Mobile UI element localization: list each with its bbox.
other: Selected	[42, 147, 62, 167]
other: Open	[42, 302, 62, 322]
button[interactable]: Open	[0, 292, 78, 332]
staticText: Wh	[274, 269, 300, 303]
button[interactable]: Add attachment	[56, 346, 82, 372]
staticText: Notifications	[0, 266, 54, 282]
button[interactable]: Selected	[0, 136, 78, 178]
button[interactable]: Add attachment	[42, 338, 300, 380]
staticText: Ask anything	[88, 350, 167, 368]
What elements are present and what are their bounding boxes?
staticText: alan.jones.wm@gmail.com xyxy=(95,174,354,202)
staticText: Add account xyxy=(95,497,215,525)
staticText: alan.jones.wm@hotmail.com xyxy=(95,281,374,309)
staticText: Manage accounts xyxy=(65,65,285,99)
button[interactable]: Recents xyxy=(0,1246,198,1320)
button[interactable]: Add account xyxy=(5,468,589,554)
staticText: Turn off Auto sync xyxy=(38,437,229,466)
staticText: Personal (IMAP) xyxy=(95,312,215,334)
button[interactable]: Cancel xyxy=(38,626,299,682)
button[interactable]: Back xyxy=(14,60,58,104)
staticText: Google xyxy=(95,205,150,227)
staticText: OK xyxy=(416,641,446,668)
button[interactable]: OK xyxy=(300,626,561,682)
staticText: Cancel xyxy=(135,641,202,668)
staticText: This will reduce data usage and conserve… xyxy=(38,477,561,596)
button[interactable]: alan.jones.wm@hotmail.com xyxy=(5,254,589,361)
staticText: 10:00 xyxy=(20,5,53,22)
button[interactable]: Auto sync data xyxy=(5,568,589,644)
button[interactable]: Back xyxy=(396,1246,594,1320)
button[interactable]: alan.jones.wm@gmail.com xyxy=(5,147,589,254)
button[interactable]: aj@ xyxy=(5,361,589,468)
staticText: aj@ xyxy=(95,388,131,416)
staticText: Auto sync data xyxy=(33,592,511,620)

-----

Exercise prompt.
Every record must be retyped so that it matches the original exactly.

Response area.
Mobile UI element localization: list each with its bbox.
other: Selected	[42, 147, 62, 167]
other: Open	[42, 302, 62, 322]
button[interactable]: Open	[0, 292, 78, 332]
staticText: Wh	[274, 269, 300, 303]
button[interactable]: Add attachment	[56, 346, 82, 372]
staticText: Notifications	[0, 266, 54, 282]
button[interactable]: Selected	[0, 136, 78, 178]
button[interactable]: Add attachment	[42, 338, 300, 380]
staticText: Ask anything	[88, 350, 167, 368]
What elements are present and what are their bounding boxes?
staticText: alan.jones.wm@gmail.com xyxy=(95,174,354,202)
staticText: Add account xyxy=(95,497,215,525)
staticText: alan.jones.wm@hotmail.com xyxy=(95,281,374,309)
staticText: Manage accounts xyxy=(65,65,285,99)
button[interactable]: Recents xyxy=(0,1246,198,1320)
button[interactable]: Add account xyxy=(5,468,589,554)
staticText: Turn off Auto sync xyxy=(38,437,229,466)
staticText: Personal (IMAP) xyxy=(95,312,215,334)
button[interactable]: Cancel xyxy=(38,626,299,682)
button[interactable]: Back xyxy=(14,60,58,104)
staticText: Google xyxy=(95,205,150,227)
staticText: OK xyxy=(416,641,446,668)
button[interactable]: OK xyxy=(300,626,561,682)
staticText: Cancel xyxy=(135,641,202,668)
staticText: This will reduce data usage and conserve… xyxy=(38,477,561,596)
button[interactable]: alan.jones.wm@hotmail.com xyxy=(5,254,589,361)
staticText: 10:00 xyxy=(20,5,53,22)
button[interactable]: Auto sync data xyxy=(5,568,589,644)
button[interactable]: Back xyxy=(396,1246,594,1320)
button[interactable]: alan.jones.wm@gmail.com xyxy=(5,147,589,254)
button[interactable]: aj@ xyxy=(5,361,589,468)
staticText: aj@ xyxy=(95,388,131,416)
staticText: Auto sync data xyxy=(33,592,511,620)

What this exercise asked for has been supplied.